Moderator: Jessica L. Holzberg, U.S. Census Bureau
Satisfied or Dissatisfied? Does Order Matter?; Jolene D. Smyth, University of Nebraska-Lincoln Richard Hull, University of Nebraska-Lincoln
- Best practice is to use a balanced question stem and keep response options in order
- What order should it be in the question stem
- Doesn’t seem to matter whether the scale is left to right or top to bottom
- Visual Heurstic Theory – help make sense of questions, “left and top mean first” and “up means good”, people expect the positive answer to come first, maybe it’s harder to answer if good is a the bottom
- Why should the question stem matter, we rarely look at this
- “How satisfied or dissatisfied are you? [I avoid this completely by saying what is your opinion about this and then use those words in the scale, why duplicate words and lengthen questions]
- Tested Sat first and Disat second in the stem, and then Sat top and Disat bottom in the answer list, and vice versa
- What would the non repsonse look like in these four options – zero differences
- Order in question stem had practically no impact, zero if you think about random chance
- Did find that you get more positive answers when positive answer is first
- [i think we overthink this. If the question and answers are short and simple, people change no trouble and random chance takes its course. Also, as long as all your comparisons are within the test, it won’t affect your conclusions]
- [She just presented negative results. No one would ever do that in a market research conference 🙂 ]
Question Context Effects on Subjective Well-being Measures; Sunghee Lee, University of Michigan Colleen McClain, University of Michigan
- External effects – weather, uncomfortable chair, noise in the room
- Internal effects – survey topic, image, instructions, response sale, question order
- People don’t view questions in isolation, it’s a flow of questions
- Tested with life satisfaction and self-rated health, how are the two related, does it matter which one you ask first; how will thinking about my health satisfaction affect my rating of life satisfaction
- People change their behaviors when they are asked to think about mortality issues, how is it different for people whose parents are alive or deceased
- High correlations in direction as expected
- When primed, people whose parents are deceased expected a lesser lifespan
- Primed respondents said they considered their parents death and age at death
- Recommend keeping the questions apart to minimize effects [but this is often/rarely possible]
- Sometimes priming could be a good thing, make people think about the topic before answering
Instructions in Self-administered Survey Questions: Do They Improve Data Quality or Just Make the Questionnaire Longer?

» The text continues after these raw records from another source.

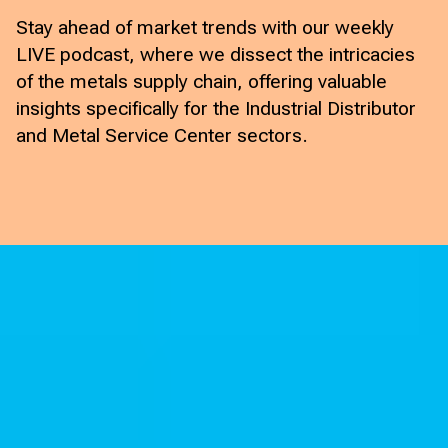
Stay ahead of market trends with our weekly
LIVE podcast, where we dissect the intricacies
of the metals supply chain, offering valuable
insights specifically for the Industrial Distributor
and Metal Service Center sectors.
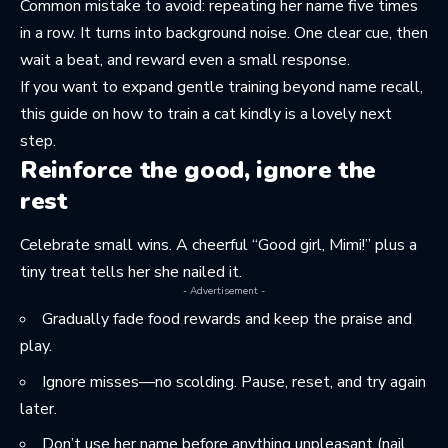
Common mistake to avoid: repeating her name five times
in a row. It turns into background noise. One clear cue, then
wait a beat, and reward even a small response.
If you want to expand gentle training beyond name recall,
this guide on
how to train a cat kindly
is a lovely next
step.
Reinforce the good, ignore the
rest
Celebrate small wins. A cheerful “Good girl, Mimi!” plus a
tiny treat tells her she nailed it.
- Advertisement -
Gradually fade food rewards and keep the praise and
play.
Ignore misses—no scolding. Pause, reset, and try again
later.
Don’t use her name before anything unpleasant (nail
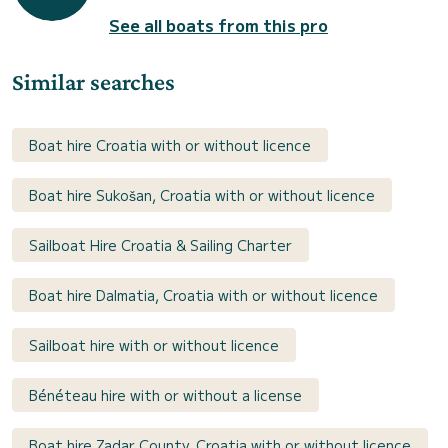
See all boats from this pro
Similar searches
Boat hire Croatia with or without licence
Boat hire Sukošan, Croatia with or without licence
Sailboat Hire Croatia & Sailing Charter
Boat hire Dalmatia, Croatia with or without licence
Sailboat hire with or without licence
Bénéteau hire with or without a license
Boat hire Zadar County, Croatia with or without licence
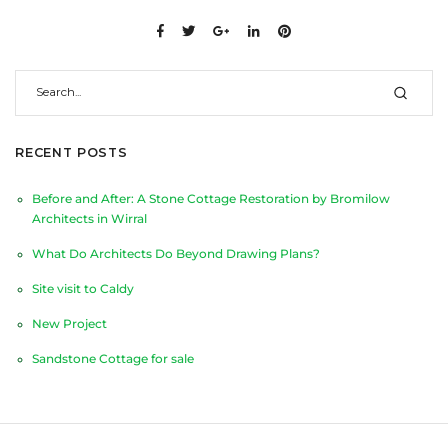
RECENT POSTS
Before and After: A Stone Cottage Restoration by Bromilow
Architects in Wirral
What Do Architects Do Beyond Drawing Plans?
Site visit to Caldy
New Project
Sandstone Cottage for sale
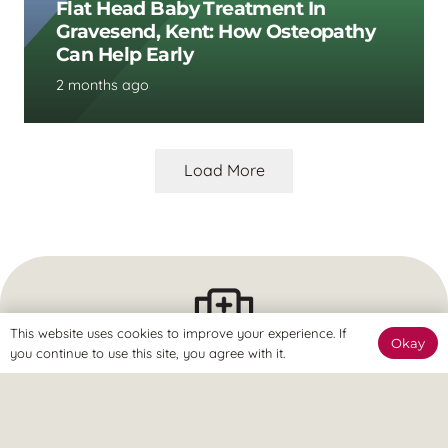
Flat Head Baby Treatment In
Gravesend, Kent: How Osteopathy
Can Help Early
2 months ago
Load More
This website uses cookies to improve your experience. If
Okay
you continue to use this site, you agree with it.
The Clinic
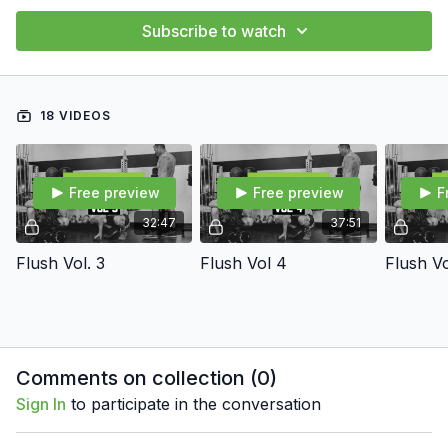
Subscribe to watch
18 VIDEOS
Free preview
Free preview
F
32:47
37:51
Flush Vol. 3
Flush Vol 4
Flush Vo
Comments on collection (
0
)
Sign In
to participate in the conversation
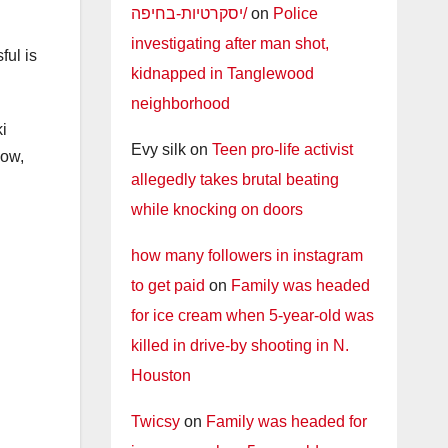
יסקרטיות-בחיפה/
on
Police
investigating after man shot,
ful is
kidnapped in Tanglewood
neighborhood
i
Evy silk
on
Teen pro-life activist
now,
allegedly takes brutal beating
while knocking on doors
how many followers in instagram
to get paid
on
Family was headed
for ice cream when 5-year-old was
killed in drive-by shooting in N.
Houston
Twicsy
on
Family was headed for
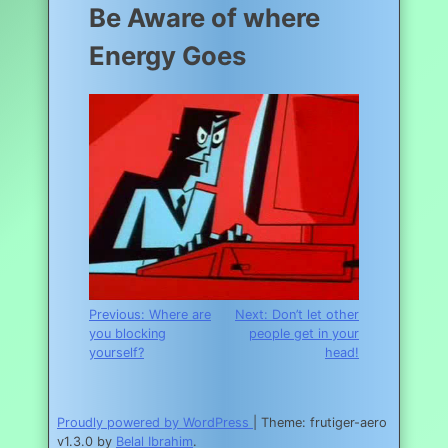
Be Aware of where
Energy Goes
Post
Previous:
Where are
Next:
Don’t let other
you blocking
people get in your
navigation
yourself?
head!
Proudly powered by WordPress
|
Theme: frutiger-aero
v1.3.0 by
Belal Ibrahim
.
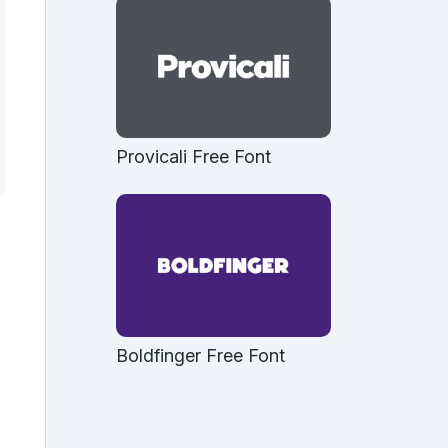
Provicali Free Font
Boldfinger Free Font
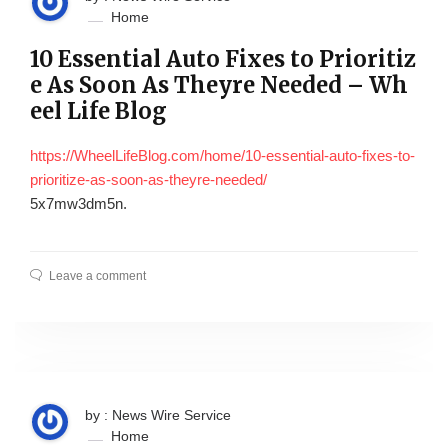
Home
10 Essential Auto Fixes to Prioritiz
e As Soon As Theyre Needed – Wh
eel Life Blog
https://WheelLifeBlog.com/home/10-essential-auto-fixes-to-
prioritize-as-soon-as-theyre-needed/
5x7mw3dm5n.
Leave a comment
by : News Wire Service
Home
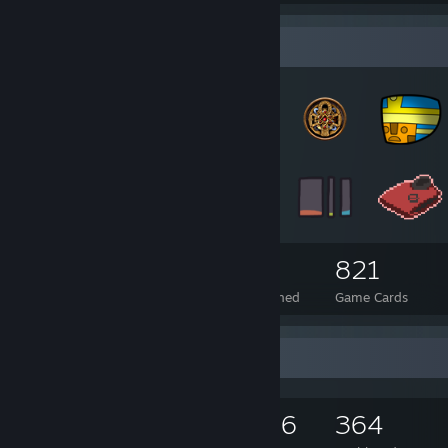
Badge Collector
360
18
821
Total Badges Earned
Foil Badges Earned
Game Cards
Game Collector
1,154
941
176
364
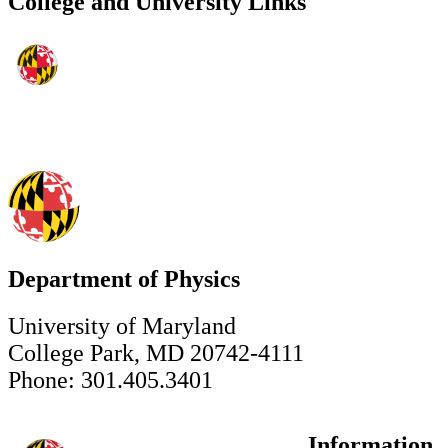
College and University Links
Department of Physics
University of Maryland
College Park, MD 20742-4111
Phone: 301.405.3401
Information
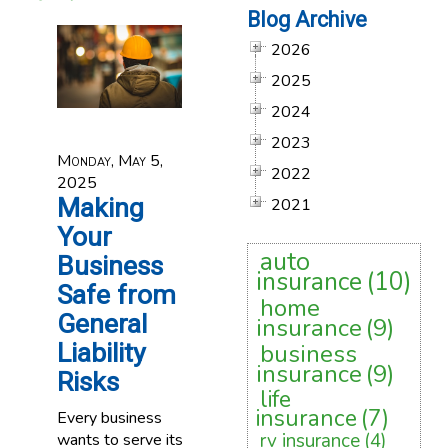
Blog Archive
2026
2025
2024
2023
Monday, May 5,
2022
2025
Making
2021
Your
auto
Business
insurance
(10)
Safe from
home
General
insurance
(9)
Liability
business
insurance
(9)
Risks
life
insurance
(7)
Every business
rv insurance
(4)
wants to serve its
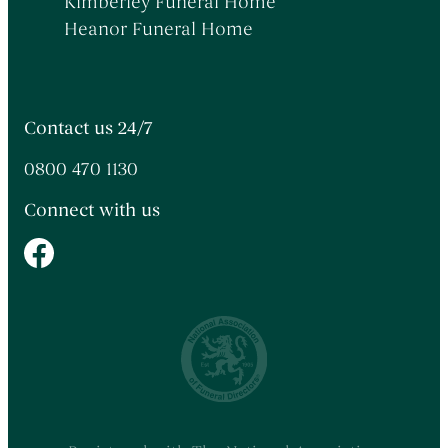
Kimberley Funeral Home
Heanor Funeral Home
Contact us 24/7
0800 470 1130
Connect with us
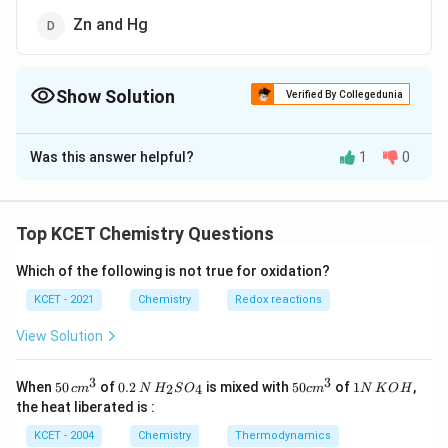
Zn and Hg
Show Solution
Verified By Collegedunia
The Correct Option is
A
Was this answer helpful?
1
0
Solution and Explanation
Less reactive metals like Cu and Zn are purified by
electrolytic refining.
Top KCET Chemistry Questions
Which of the following is not true for oxidation?
Download Solution in PDF
KCET - 2021
Chemistry
Redox reactions
View Solution
3
3
50
0.
H_
50
1
When
50
of
0.2
is mixed with
50
of
1
,
2
4
c
m
N
H
S
O
c
m
N
K
O
H
\, c
2
{2}
cm
N
the heat liberated is :
m
\,
SO
^
\,
^
N
_
{3}
K
KCET - 2004
Chemistry
Thermodynamics
{3}
{4}
O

Cleo Redline, National Center for Education Statistics Andrew Zukerberg, National Center for Education Statistics Chelsea Owens, National Center for Education Statistics Amy Ho, National Center for Education Statistics
- For instance, if you say “how many shoes do you have not including sneakers”, and what if you have to define loafers
- Instructions are burdensome and confusing, and they lengthen the questionnaire
- Does formatting of instructions matter
- Put instructions in italics, put them in bullet points because there were several somewhat lengthy instructions
- Created instructions that conflicted with natural interpretation of questions, eg assessment does not include quits or standardized tests
- Tried using paragraph or list, before or after, with or without instructions
- Adding instructions did not change mean responses
- Instructions intended to affect the results did actually do so, I.e., people read and interpreted the instructions
- Instructions before the question are effective as a paragraph
- Instructions after the question are more effective as lists
- On average, instructions did not improve data question, problems are real bu they are small
- Don’t spend a lot of time on it if there aren’t obvious gains
- Consider not using instructions
Investigating Measurement Error through Survey Question Placement; Ashley R. Wilson, RTI International Jennifer Wine, RTI International Natasha Janson, RTI International John Conzelmann, RTI International Emilia Peytcheva, RTI International
- Generally pool results from self administered and CATI results, but what about sensitive items, social desirability, open end questions, what is “truth”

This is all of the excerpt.